Industrial purees also allow you to choose your baby's favorite vegetable or fruit, regardless of the season. nine0005
If you have your own garden and grow organically, you can confidently prepare vegetable and fruit dishes at home.
How to prepare vegetables and fruits for a baby at home?
When preparing vegetables and fruits, observe the following rules:
- select only good, undamaged, fresh vegetables and fruits
- wash them thoroughly before cooking
- cook just before feeding your baby. nine0016
For a child of the first year of life, vegetables are boiled or cooked in a double boiler without salt and pepper. Grind with a blender or carefully grind to a homogeneous creamy consistency. If the puree is too thick, you can add a little vegetable broth in which the vegetables were boiled.
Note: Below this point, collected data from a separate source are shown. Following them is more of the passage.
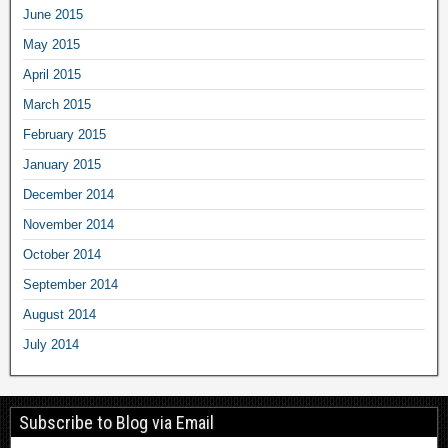
June 2015
May 2015
April 2015
March 2015
February 2015
January 2015
December 2014
November 2014
October 2014
September 2014
August 2014
July 2014
Subscribe to Blog via Email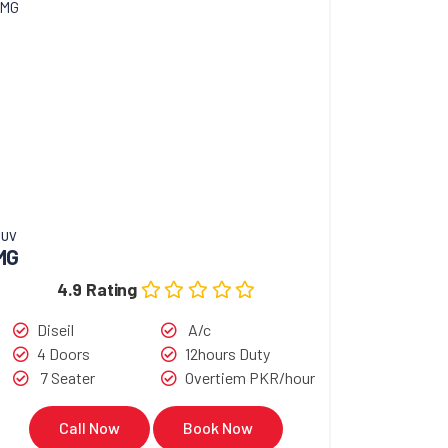
SUV
MG
4.9 Rating
Diseil
A/c
4 Doors
12hours Duty
7 Seater
Overtiem PKR/hour
Call Now
Book Now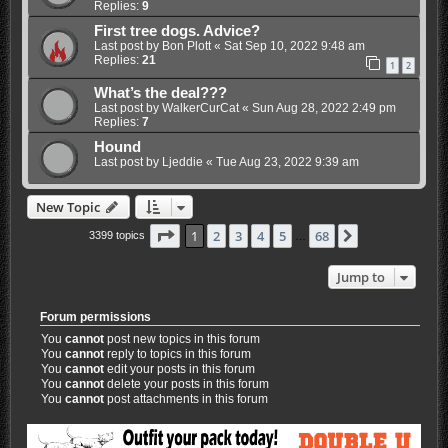
Replies:
9
First tree dogs. Advice?
Last post by
Bon Plott
«
Sat Sep 10, 2022 9:48 am
Replies:
21
1
2
What’s the deal???
Last post by
WalkerCurCat
«
Sun Aug 28, 2022 2:49 pm
Replies:
7
Hound
Last post by
Ljeddie
«
Tue Aug 23, 2022 9:39 am
New Topic
Page
1
of
68
1
2
3
4
5
68
Next
3399 topics
…
Jump to
Forum permissions
You
cannot
post new topics in this forum
You
cannot
reply to topics in this forum
You
cannot
edit your posts in this forum
You
cannot
delete your posts in this forum
You
cannot
post attachments in this forum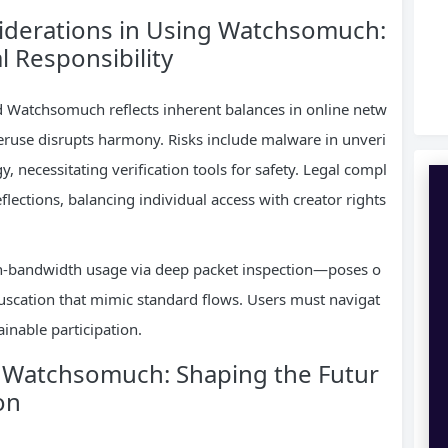
siderations in Using Watchsomuch:
l Responsibility
nd Watchsomuch reflects inherent balances in online netw
veruse disrupts harmony. Risks include malware in unveri
gy, necessitating verification tools for safety. Legal compl
flections, balancing individual access with creator rights
gh-bandwidth usage via deep packet inspection—poses o
bfuscation that mimic standard flows. Users must navigat
inable participation.
f Watchsomuch: Shaping the Futur
on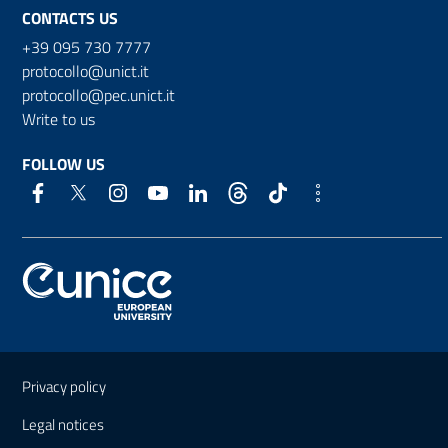
CONTACTS US
+39 095 730 7777
protocollo@unict.it
protocollo@pec.unict.it
Write to us
FOLLOW US
Useful links and information
Privacy policy
Legal notices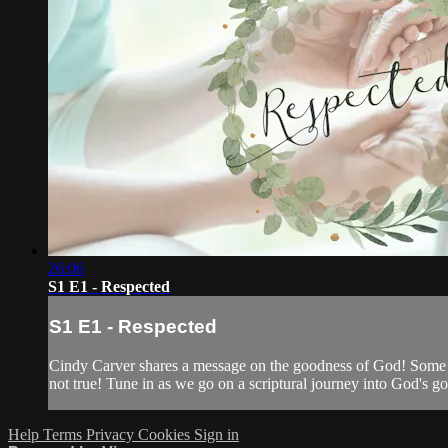
26:06
S1 E1 - Respected
S1 E1 - Respected
Cindy Carver shares a message on the goodness of God! Some peo
not true! Tune in as we go on a scriptural journey into God's g
Help
Terms
Privacy
Cookies
Sign in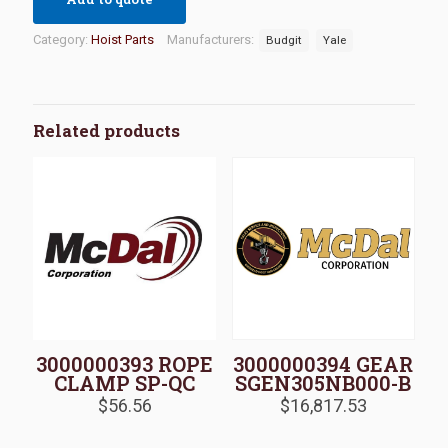
Category:
Hoist Parts
Manufacturers:
Budgit
Yale
Related products
3000000393 ROPE
3000000394 GEAR
CLAMP SP-QC
SGEN305NB000-B
$
56.56
$
16,817.53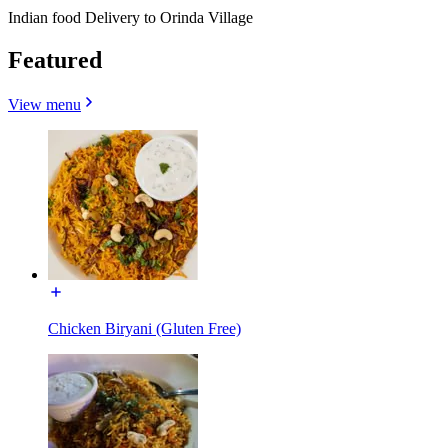
Indian food Delivery to Orinda Village
Featured
View menu
Chicken Biryani (Gluten Free)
Vegetable puree is given warm, the optimum temperature of the puree for feeding is 37 - 38ºС.
Fruit can be given fresh or baked in the oven. But like vegetables, fruits should be chopped and peeled. nine0005
Fruit can be grated on a plastic grater or chopped in a blender. The grater or blender must be poured over with boiling water before preparing the puree!
When the child has 6-8 teeth, you can give a piece of fruit and he will eat it on his own.
Remember not to chase exotic fruits as they can cause an allergic reaction in your baby. Useful substances are better absorbed from fruits that are traditional for our climatic zone.
How many fruits and vegetables does a baby need?
A child can eat only a certain amount of vegetable and fruit puree per day in order to avoid indigestion. This amount depends on the age of the baby.
Approximate recommended daily allowance for vegetable puree is
50-100g for 6 month old baby, 150g for 7 month old baby, 170-180g for 8-9 month old baby, and from 10 to 12 months the amount of vegetable puree can be increased up to 200 g *. nine0005
Your pediatrician will help you determine the right amount of puree for your baby.
But, regardless of the age of the child, acquaintance with each new product should begin with no more than 1 teaspoon and gradually increase to the recommended age norm!
A child needs 2 times less fruit purees than vegetables.
Children at 6 months can consume 40-50g of fruit puree, at 7-8 months 50-70g, at 9-12 months 80-100g*. nine0005
What to combine vegetables and fruits with?
Vegetable and fruit purees are low-protein complementary foods, therefore they are given as an independent dish for no more than 2 weeks, then it is necessary to enrich them with high-protein foods.